Let’s create a source table and insert records using mysql_random_data_load:

Shell

Create Table: CREATE TABLE `blogpost` (

`id` bigint(20) unsigned NOT NULL AUTO_INCREMENT,

`created_at` timestamp NULL DEFAULT NULL,

`updated_at` timestamp NULL DEFAULT NULL,

`deleted_at` timestamp NULL DEFAULT NULL,

PRIMARY KEY (`id`),

KEY `blogpost_created_at_index` (`created_at`)

) ENGINE=InnoDB DEFAULT CHARSET=latin1

1 row in set (0.00 sec)

Let’s create the destination table;

(Using the following table for demonstration purposes only)

Shell

create table if not exists blogpost_new like blogpost;

Query OK, 0 rows affected (0.02 sec)

Create the following triggers using pt-online-schema-change

Why triggers?

Any modifications to data in the original tables during the copy will be reflected in the new table because the pt-online-schema-change creates triggers on the original table to update the corresponding rows in the new table.

(For demonstration purposes, I have added triggers created from the pt-online-schema-change test run)

Shell

# Event: DELETE

delimiter //

CREATE TRIGGER `pt_osc_test_blogpost_del` AFTER DELETE ON `test`.`blogpost` FOR EACH ROW BEGIN DECLARE CONTINUE HANDLER FOR 1146 begin end; DELETE IGNORE FROM `test`.`blogpost_new` WHERE `test`.`blogpost_new`.`id` <=> OLD.`id`; END

delimiter ; //

# Event : UPDATE

delimiter //

CREATE TRIGGER `pt_osc_test_blogpost_upd` AFTER UPDATE ON `test`.`blogpost` FOR EACH ROW BEGIN DECLARE CONTINUE HANDLER FOR 1146 begin end; DELETE IGNORE FROM `test`.`_blogpost_new` WHERE !(OLD.`id` <=> NEW.`id`) AND `test`.`blogpost_new`.`id` <=> OLD.`id`; REPLACE INTO `test`.`_blogpost_new` (`id`, `created_at`, `updated_at`, `deleted_at`) VALUES (NEW.`id`, NEW.`created_at`, NEW.`updated_at`, NEW.`deleted_at`); END

delimiter ; //

# Event : INSERT

delimiter //

CREATE TRIGGER `pt_osc_test_blogpost_ins` AFTER INSERT ON `test`.`blogpost` FOR EACH ROW BEGIN DECLARE CONTINUE HANDLER FOR 1146 begin end; REPLACE INTO `test`.`blogpost_new` (`id`, `created_at`, `updated_at`, `deleted_at`) VALUES (NEW.`id`, NEW.`created_at`, NEW.`updated_at`, NEW.`deleted_at`);END

delimiter ; //

Verify that all triggers have been created.

Shell

SELECT * FROM INFORMATION_SCHEMA.TRIGGERS WHERE TRIGGER_SCHEMA='test' and EVENT_OBJECT_TABLE in ('blogpost')\G

The output should be something like

Shell

+--------------------------+

| trigger_name |

+--------------------------+

| pt_osc_test_blogpost_ins |

| pt_osc_test_blogpost_upd |

| pt_osc_test_blogpost_del |

+--------------------------+

3 rows in set (0.01 sec)

Copy the last 100 days of data using the pt-archiver.
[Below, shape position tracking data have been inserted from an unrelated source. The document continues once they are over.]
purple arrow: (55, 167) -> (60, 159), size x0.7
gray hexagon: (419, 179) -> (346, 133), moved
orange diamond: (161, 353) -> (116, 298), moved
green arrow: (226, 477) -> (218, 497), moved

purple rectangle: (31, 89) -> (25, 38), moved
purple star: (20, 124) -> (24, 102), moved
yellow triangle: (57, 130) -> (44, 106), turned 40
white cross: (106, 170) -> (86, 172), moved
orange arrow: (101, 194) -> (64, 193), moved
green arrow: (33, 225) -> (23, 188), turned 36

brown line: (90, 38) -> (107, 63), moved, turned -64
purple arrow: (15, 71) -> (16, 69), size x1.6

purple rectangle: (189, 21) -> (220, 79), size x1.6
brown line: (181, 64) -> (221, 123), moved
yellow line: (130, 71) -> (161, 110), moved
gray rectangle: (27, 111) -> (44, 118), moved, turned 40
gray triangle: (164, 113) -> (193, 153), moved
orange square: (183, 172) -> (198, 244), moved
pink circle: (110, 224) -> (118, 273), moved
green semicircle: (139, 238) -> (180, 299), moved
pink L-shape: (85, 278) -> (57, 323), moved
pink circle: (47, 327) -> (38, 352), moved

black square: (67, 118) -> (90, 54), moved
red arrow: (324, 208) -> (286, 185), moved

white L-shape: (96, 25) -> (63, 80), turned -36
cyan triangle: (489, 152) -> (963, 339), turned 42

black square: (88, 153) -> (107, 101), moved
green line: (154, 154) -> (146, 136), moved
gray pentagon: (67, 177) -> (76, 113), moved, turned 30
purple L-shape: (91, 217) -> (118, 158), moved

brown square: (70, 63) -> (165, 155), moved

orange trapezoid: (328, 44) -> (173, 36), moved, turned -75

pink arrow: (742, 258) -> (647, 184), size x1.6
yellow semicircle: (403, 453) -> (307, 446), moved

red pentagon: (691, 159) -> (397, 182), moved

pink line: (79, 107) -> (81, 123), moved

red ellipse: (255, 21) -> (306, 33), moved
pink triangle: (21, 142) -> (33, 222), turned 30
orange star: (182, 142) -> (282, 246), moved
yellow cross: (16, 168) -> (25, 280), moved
Verify with –dry-run,

(Screen session can be used to perform pt-archiver if the table is large in size.)

Shell

pt-archiver --source h=localhost,D=test,t=blogpost,i=blogpost_created_at_index \

--dest h=localhost,D=test,t=blogpost_new \

--where "created_at >= date_sub(curdate(), interval 100 day)" --no-delete --no-check-columns \

--limit=10000 --progress=10000 --no-check-charset --dry-run

The output should be something like this:

Shell

SELECT /*!40001 SQL_NO_CACHE */ `id`,`created_at`,`updated_at`,`deleted_at` FROM `test`.`blogpost` FORCE INDEX(`blogpost_created_at_index`) WHERE (created_at >= date_sub(curdate(), interval 100 day)) ORDER BY `created_at` LIMIT 10000

INSERT INTO `test`.`blogpost_new`(`id`,`created_at`,`updated_at`,`deleted_at`) VALUES (?,?,?,?)

Let’s execute the pt-archiver:

(Following Pt-archiver will copy 100 days worth of the data to _new table and triggers will up to date the _new table.)

Shell

pt-archiver --source h=localhost,D=test,t=blogpost,i=blogpost_created_at_index \

--dest h=localhost,D=test,t=blogpost_new \

--where "created_at >= date_sub(curdate(), interval 100 day)" --no-delete --no-check-columns \

--limit=10000 –replace --progress=10000 --no-check-charset

The pt-archiver output should be something like this:

Shell

TIME ELAPSED COUNT

2022-09-28T23:50:20 0 0

2022-09-28T23:50:44 24 10000

2022-09-28T23:51:08 48 20000

2022-09-28T23:51:25 65 27590

Once the pt-archiver finishes, check the condition code of the pt-archiver:

Shell

echo $?

(should be 0)

The next step is to check if the rows have been inserted into a new table and compare it with the original table.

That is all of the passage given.